ELK - Distributed log management

ELK - distributed logging for services

Elasticsearch

It is an open source search and analytics engine based on Apache Lucene. Elasticsearch is centre for Elastic stack which contains tools like kibana, logstash and beats like metricbeat and filebeat.

Logstash

Logstash is a light-weight, open-source, server-side data processing pipeline that allows you to collect data from a variety of sources, transform it on the fly, and send it to your desired destination. It is most often used as a data pipeline for Elasticsearch, an open-source analytics and search engine. Because of its tight integration with Elasticsearch, powerful log processing capabilities, and over 200 pre-built open-source plugins that can help you easily index your data, Logstash is a popular choice for loading data into Elasticsearch. I found this information from (Amazon)[aws.amazon.com/elasticsearch-service/the-el..

Kibana

Kibana is an open-source data visualization and exploration tool used for log and time-series analytics, application monitoring, and operational intelligence use cases. It offers powerful and easy-to-use features such as histograms, line graphs, pie charts, heat maps, and built-in geospatial support. Also, it provides tight integration with Elasticsearch, a popular analytics and search engine, which makes Kibana the default choice for visualizing data stored in Elasticsearch. I found this information from (Amazon)[aws.amazon.com/elasticsearch-service/the-el..

Beats

It is lightweight tool to ship logs from client to elasticsearch. It can ship logs from console and files. In this example, We will use (filebeat)[elastic.co/guide/en/beats/filebeat/current/..

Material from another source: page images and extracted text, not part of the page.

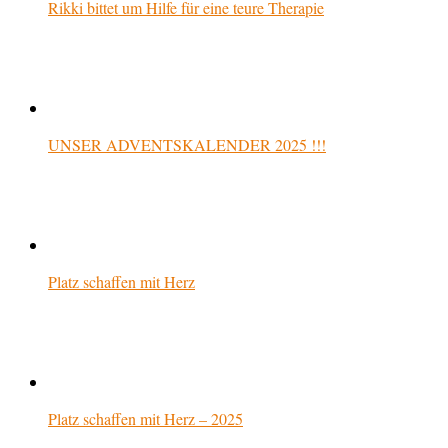
Rikki bittet um Hilfe für eine teure Therapie
UNSER ADVENTSKALENDER 2025 !!!
Platz schaffen mit Herz
Platz schaffen mit Herz – 2025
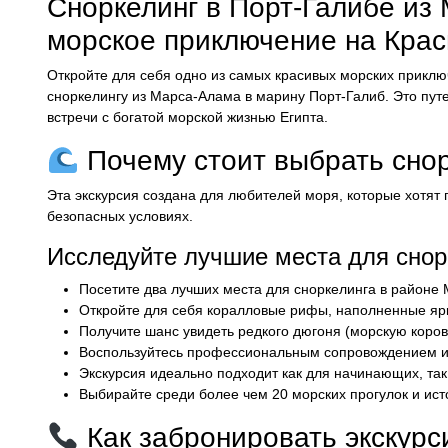
Сноркелинг в Порт-Галибе и
морское приключение на Кра
Откройте для себя одно из самых красивых морских приклю
сноркелингу из Марса-Алама в марину Порт-Галиб. Это пу
встречи с богатой морской жизнью Египта.
Почему стоит выбрать снор
Эта экскурсия создана для любителей моря, которые хотят
безопасных условиях.
Исследуйте лучшие места для снор
Посетите два лучших места для сноркелинга в районе
Откройте для себя коралловые рифы, наполненные яр
Получите шанс увидеть редкого дюгоня (морскую корову
Воспользуйтесь профессиональным сопровождением и и
Экскурсия идеально подходит как для начинающих, так
Выбирайте среди более чем 20 морских прогулок и ист
Как забронировать экскурси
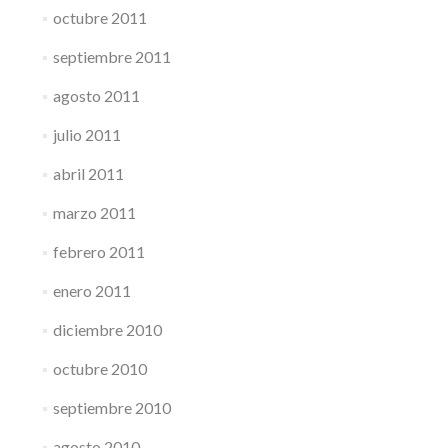
octubre 2011
septiembre 2011
agosto 2011
julio 2011
abril 2011
marzo 2011
febrero 2011
enero 2011
diciembre 2010
octubre 2010
septiembre 2010
agosto 2010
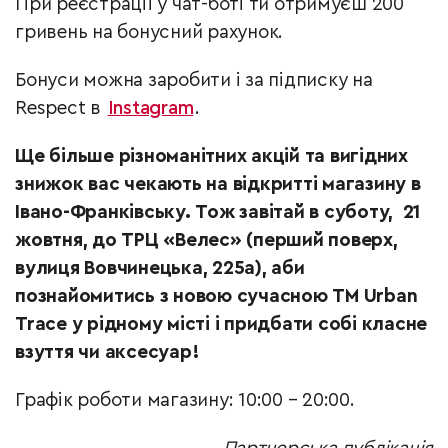
При реєстрації у чат-боті ти отримуєш 200
гривень на бонусний рахунок.
Бонуси можна заробити і за підписку на
Respect в
Instagram
.
Ще більше
різноманітних акцій та вигідних
знижок
вас чекають на відкритті магазину в
Івано-Франківську. Тож завітай в суботу, 21
жовтня, до ТРЦ «Велес» (перший поверх,
вулиця Вовчинецька, 225а),
аби
познайомитись з новою сучасною ТМ Urban
Trace
у рідному місті і придбати собі класне
взуття чи аксесуар!
Графік роботи магазину: 10:00 – 20:00.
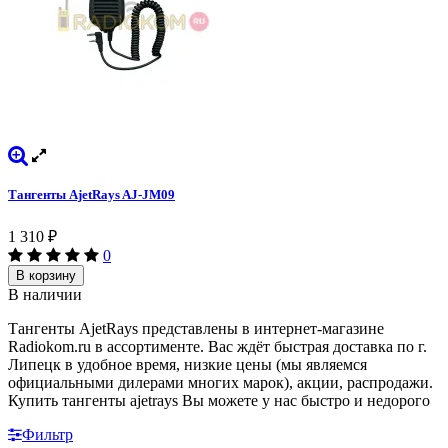
Тангенты AjetRays AJ-JM09
1 310
₽
0
В корзину
В наличии
Тангенты AjetRays представлены в интернет-магазине
Radiokom.ru в ассортименте. Вас ждёт быстрая доставка по г.
Липецк в удобное время, низкие цены (мы являемся
официальными дилерами многих марок), акции, распродажи.
Купить тангенты ajetrays Вы можете у нас быстро и недорого
Фильтр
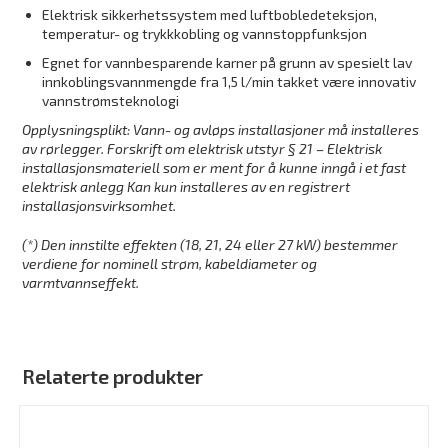
Elektrisk sikkerhetssystem med luftbobledeteksjon,
temperatur- og trykkkobling og vannstoppfunksjon
Egnet for vannbesparende karner på grunn av spesielt lav
innkoblingsvannmengde fra 1,5 l/min takket være innovativ
vannstrømsteknologi
Opplysningsplikt: Vann- og avløps installasjoner må installeres
av rørlegger. Forskrift om elektrisk utstyr § 21 – Elektrisk
installasjonsmateriell som er ment for å kunne inngå i et fast
elektrisk anlegg Kan kun installeres av en registrert
installasjonsvirksomhet.
(*) Den innstilte effekten (18, 21, 24 eller 27 kW) bestemmer
verdiene for nominell strøm, kabeldiameter og
varmtvannseffekt.
Relaterte produkter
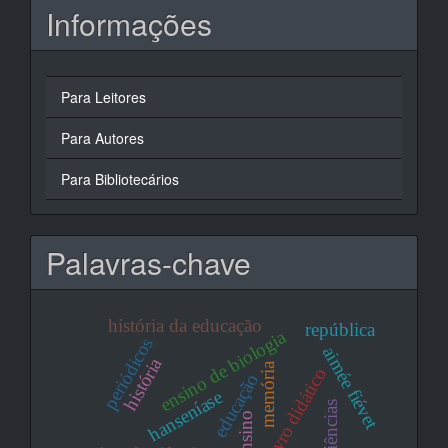
Informações
Para Leitores
Para Autores
Para Bibliotecários
Palavras-chave
história da educação
república
ensino de biologia
periódicos
aimée fiévet
história
memória
livro didático
educação
hanseníase
ciências
ensino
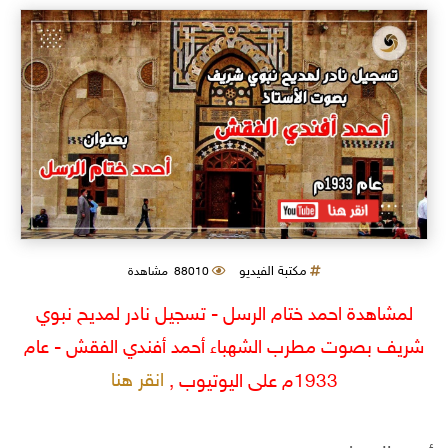
مكتبة الفيديو
88010 مشاهدة
لمشاهدة احمد ختام الرسل - تسجيل نادر لمديح نبوي
شريف بصوت مطرب الشهباء أحمد أفندي الفقش - عام
انقر هنا
1933م على اليوتيوب ,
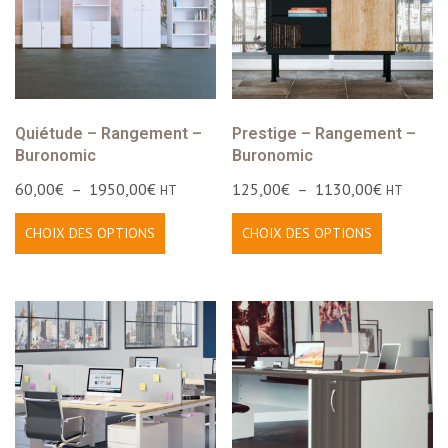
Quiétude – Rangement –
Prestige – Rangement –
Buronomic
Buronomic
60,00
€
–
1950,00
€
125,00
€
–
1130,00
€
HT
HT
CHOIX DES OPTIONS
CHOIX DES OPTIONS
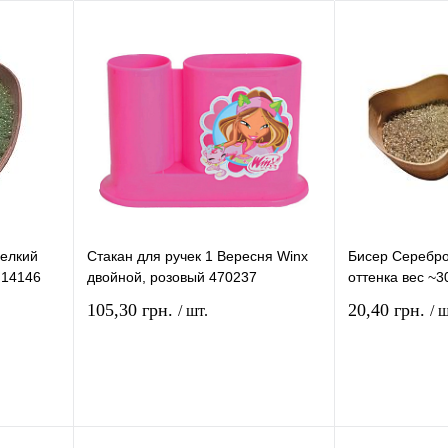
мелкий
Стакан для ручек 1 Вересня Winx
Бисер Серебро
 14146
двойной, розовый 470237
оттенка вес ~3
105,30 грн.
20,40 грн.
/ шт.
/ ш
рзину
В корзину
ение
Купить в 1 клик
Сравнение
Купить в 1 кли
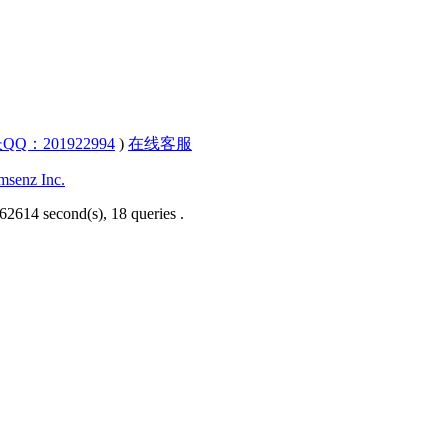
QQ：201922994
)
在线客服
senz Inc.
62614 second(s), 18 queries .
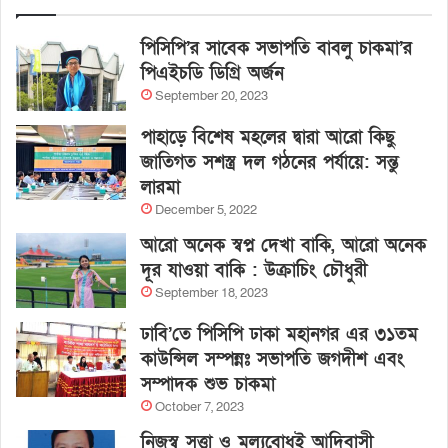
পিসিপি’র সাবেক সভাপতি বাবলু চাকমা’র
পিএইচডি ডিগ্রি অর্জন
September 20, 2023
পাহাড়ে বিশেষ মহলের দ্বারা আরো কিছু
জাতিগত সশস্ত্র দল গঠনের পর্যায়ে: সন্তু
লারমা
December 5, 2022
আরো অনেক স্বপ্ন দেখা বাকি, আরো অনেক
দূর যাওয়া বাকি : উক্রাচিং চৌধুরী
September 18, 2023
ঢাবি’তে পিসিপি ঢাকা মহানগর এর ৩১তম
কাউন্সিল সম্পন্নঃ সভাপতি জগদীশ এবং
সম্পাদক শুভ চাকমা
October 7, 2023
নিজস্ব সত্ত্বা ও মূল্যবোধই আদিবাসী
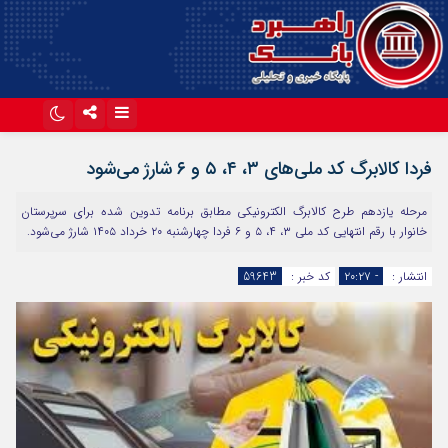
اینستاگرام
تلگرام
فردا کالابرگ کد ملی‌های ۳، ۴، ۵ و ۶ شارژ می‌شود
آپارات
مرحله یازدهم طرح کالابرگ الکترونیکی مطابق برنامه تدوین شده برای سرپرستان
خانوار با رقم انتهایی کد ملی ۳، ۴، ۵ و ۶ فردا چهارشنبه ۲۰ خرداد ۱۴۰۵ شارژ می‌شود.
انتشار :
- ۲۰:۲۷
کد خبر :
59643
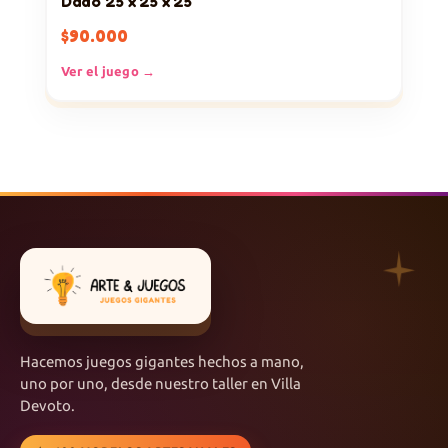
Dado 25 x 25 x 25
$
90.000
Ver el juego →
Hacemos juegos gigantes hechos a mano,
uno por uno, desde nuestro taller en Villa
Devoto.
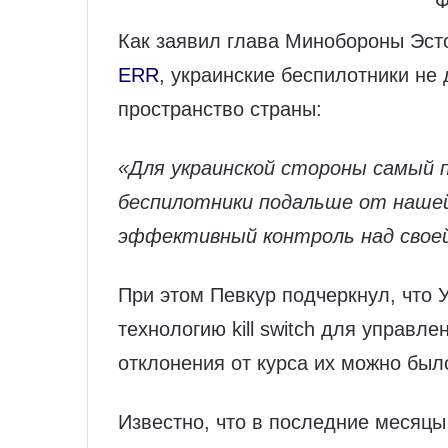
Ф
Как заявил глава Минобороны Эсто
ERR
, украинские беспилотники н
пространство страны:
«Для украинской стороны самый 
беспилотники подальше от наше
эффективный контроль над свое
При этом Певкур подчеркнул, что 
технологию kill switch для управл
отклонения от курса их можно был
Известно, что в последние месяц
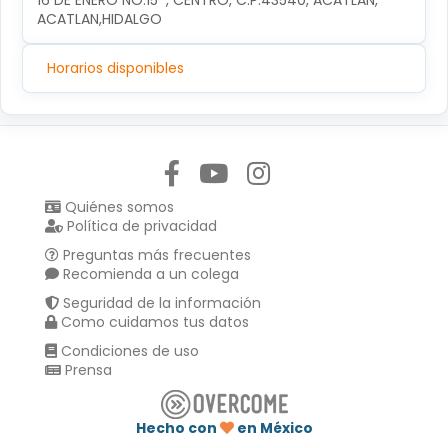
16 DE ENERO NO.15  , CENTRO, C.P.43540, ACATLAN, 
ACATLAN,HIDALGO
Horarios disponibles
Síguenos en:
Quiénes somos
Política de privacidad
Preguntas más frecuentes
Recomienda a un colega
Seguridad de la información
Como cuidamos tus datos
Condiciones de uso
Prensa
Hecho con
en México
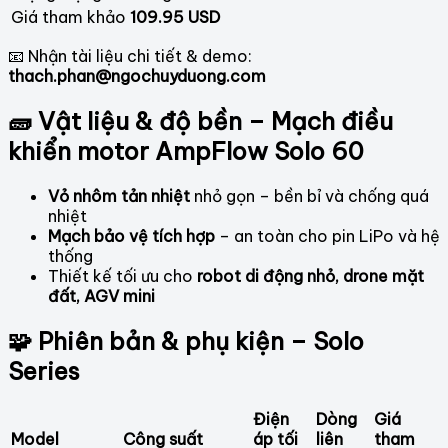
Giá tham khảo
109.95 USD
📧 Nhận tài liệu chi tiết & demo:
thach.phan@ngochuyduong.com
🧱 Vật liệu & độ bền – Mạch điều
khiển motor AmpFlow Solo 60
Vỏ nhôm tản nhiệt
nhỏ gọn – bền bỉ và chống quá
nhiệt
Mạch bảo vệ tích hợp
– an toàn cho pin LiPo và hệ
thống
Thiết kế tối ưu cho
robot di động nhỏ, drone mặt
đất, AGV mini
🧩 Phiên bản & phụ kiện – Solo
Series
Điện
Dòng
Giá
Model
Công suất
áp tối
liên
tham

docker run -d -p 9200:9200 -p 9300:9300 --name elasticsearch -e "discovery.type=single-node" docker.elastic.co/elasticsearch/elasticsearch:7.10.1
docker run -d --link elasticsearch:elasticsearch -p 5601:5601 docker.elastic.co/kibana/kibana:7.10.1

In this example, we have one sample python (flask) based application and we are generating some random data. The logs are in json format.

Check this github repo : github.com/sagar-rout/ELK

we have one stupid endpoint, which generates random student name and address using (Faker)[faker.readthedocs.io/en/master/].

curl -v http://localhost:5000/students?no_students=100

Below sample code will generate logs in the same directory.

import json_logging, logging, sys, flask
from flask import jsonify, request
from faker import Faker
fake = Faker()

# Flask
app = flask.Flask(__name__)

# logging configuration
json_logging.init_flask(enable_json=True)
json_logging.init_request_instrument(app)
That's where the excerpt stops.